It’s official. Independent Commission Against Corruption (ICAC) Inspector, David Levine QC, has given a damning critique of the agency’s misguided persecution of high-profile prosecutor, Margaret Cunneen. Levine, a former ICAC Commissioner, described the investigation as a “low point in the organisation’s history”, as well as “unreasonable, unjust and oppressive maladministration” in his report released on 4 December 2015.
Levine was responsible for looking into the ICAC’s investigation against Cunneen, who allegedly gave her son’s girlfriend advice as to how to avoid taking a breath test after a car crash. Reportedly, she said to feign chest pain. Australia’s High Court in April this year held that ICAC could not even investigate the matter as it fell outside its jurisdiction. Levine thought, however, that it should never have even got that far.

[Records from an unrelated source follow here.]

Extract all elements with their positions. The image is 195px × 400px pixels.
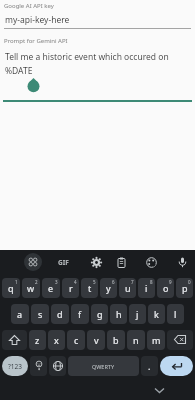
button[interactable]: c	[67, 330, 85, 350]
button[interactable]: x	[48, 330, 65, 350]
staticText: d	[57, 308, 63, 320]
staticText: h	[116, 308, 122, 320]
staticText: g	[97, 308, 103, 320]
staticText: o	[163, 282, 169, 294]
staticText: c	[74, 334, 79, 346]
staticText: 7	[131, 279, 134, 285]
staticText: 8	[150, 279, 153, 285]
button[interactable]: k	[148, 304, 165, 324]
staticText: y	[106, 282, 111, 294]
button[interactable]: w	[22, 278, 40, 298]
staticText: 0	[188, 279, 191, 285]
staticText: .	[148, 360, 151, 372]
staticText: 2	[35, 279, 38, 285]
button[interactable]	[49, 356, 66, 376]
button[interactable]: y	[100, 278, 117, 298]
staticText: k	[154, 308, 159, 320]
button[interactable]: my-api-key-here	[5, 14, 191, 26]
staticText: n	[133, 334, 139, 346]
button[interactable]: l	[167, 304, 184, 324]
button[interactable]: g	[91, 304, 108, 324]
staticText: i	[145, 282, 148, 294]
button[interactable]: r	[62, 278, 79, 298]
staticText: l	[174, 308, 177, 320]
button[interactable]	[154, 385, 165, 396]
button[interactable]: m	[147, 330, 165, 350]
staticText: Prompt for Gemini API	[4, 37, 68, 45]
button[interactable]: q	[2, 278, 20, 298]
button[interactable]	[167, 330, 193, 350]
button[interactable]: o	[157, 278, 174, 298]
button[interactable]: u	[119, 278, 136, 298]
staticText: a	[17, 308, 23, 320]
staticText: m	[152, 334, 161, 346]
staticText: r	[69, 282, 73, 294]
button[interactable]: v	[87, 330, 105, 350]
button[interactable]	[160, 356, 193, 376]
staticText: 9	[169, 279, 172, 285]
staticText: Tell me a historic event which occured o…	[5, 51, 169, 63]
button[interactable]: p	[176, 278, 193, 298]
staticText: %DATE	[5, 65, 33, 77]
button[interactable]	[30, 356, 47, 376]
button[interactable]	[2, 330, 27, 350]
staticText: Google AI API key	[4, 2, 54, 10]
staticText: 3	[55, 279, 58, 285]
staticText: s	[38, 308, 43, 320]
staticText: 6	[112, 279, 115, 285]
staticText: z	[35, 334, 40, 346]
button[interactable]: t	[81, 278, 98, 298]
button[interactable]	[116, 257, 127, 268]
staticText: q	[8, 282, 14, 294]
button[interactable]: ?123	[2, 356, 28, 376]
staticText: 1	[15, 279, 18, 285]
staticText: v	[94, 334, 99, 346]
button[interactable]	[91, 257, 102, 268]
button[interactable]: QWERTY	[68, 356, 139, 376]
button[interactable]: f	[71, 304, 89, 324]
button[interactable]: GIF	[58, 258, 69, 267]
button[interactable]: h	[110, 304, 127, 324]
staticText: x	[54, 334, 59, 346]
button[interactable]	[24, 253, 42, 271]
staticText: QWERTY	[92, 363, 115, 370]
staticText: 4	[74, 279, 77, 285]
staticText: w	[27, 282, 35, 294]
staticText: f	[78, 308, 82, 320]
button[interactable]	[146, 257, 157, 268]
staticText: p	[182, 282, 188, 294]
button[interactable]: e	[42, 278, 60, 298]
button[interactable]: b	[107, 330, 125, 350]
button[interactable]: n	[127, 330, 145, 350]
staticText: 5	[93, 279, 96, 285]
staticText: j	[136, 308, 139, 320]
staticText: ?123	[8, 362, 22, 371]
staticText: u	[125, 282, 131, 294]
button[interactable]: z	[29, 330, 46, 350]
button[interactable]	[177, 257, 188, 268]
button[interactable]: a	[11, 304, 29, 324]
button[interactable]: j	[129, 304, 146, 324]
button[interactable]: .	[141, 356, 158, 376]
staticText: b	[113, 334, 119, 346]
staticText: t	[88, 282, 92, 294]
button[interactable]: s	[31, 304, 49, 324]
staticText: e	[48, 282, 54, 294]
button[interactable]: i	[138, 278, 155, 298]
button[interactable]: d	[51, 304, 69, 324]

He described the investigation, including a raid on Cunneen’s house, as “farcical” and that based on the evidence collected, ICAC should never have even pursued the matter. Levine was also critical of releasing the prosecutor’s personal text messages, tracing back almost ten years.
Presiding ICAC Commission, Megan Latham, attracted Levine’s particularly damning criticism, including for her apparent conflict of interest. Latham knew Cunneen for over 25 years when she had been a Crown Prosecutor.
Some are now asking whether the heat in the report is due to Latham and Levine (both former Supreme Court Judges) having bad blood between them. But this matter caused onlookers to scratch their heads from the outset. Especially when one looks back at ICAC’s significant impact in previous cases.
Levine found almost everything ICAC did during the investigation to be unlawful and/or an abuse of its powers. From the way Cunneen’s mobile phones were seized and handed over to the Director of Public Prosecutions, to placing her husband, Greg Wyllie, under surveillance. Levine will release a broader review of ICAC’s powers and its conduct in past and current investigations in early 2016.
Of note, the Cunneen affair did not result in amending the ICAC Act to broaden its powers. Rather, it was changed to ensure that the Commission could only investigate serious or systemic corruption and not matters “trivial” matters such as these.
Latham responded to the report by suggesting that Levine made errors of fact and law, had not provided ICAC officers the opportunity to meet the adverse findings in the report, and even suggested the Inspector may have broken the law by releasing information about the issue of a telephone interception warrant.
Since then, other senior legal voices have joined the fray with some criticising the report’s “vehemence”, and others suggesting that Latham should consider calls for her resignation “very seriously”.
The moral of this story? If you want to work in a collegiate profession, do not become a Crown Prosecutor or a Supreme Court Judge. From the outside, this situation looks a little like a nest of vipers – worse than politics!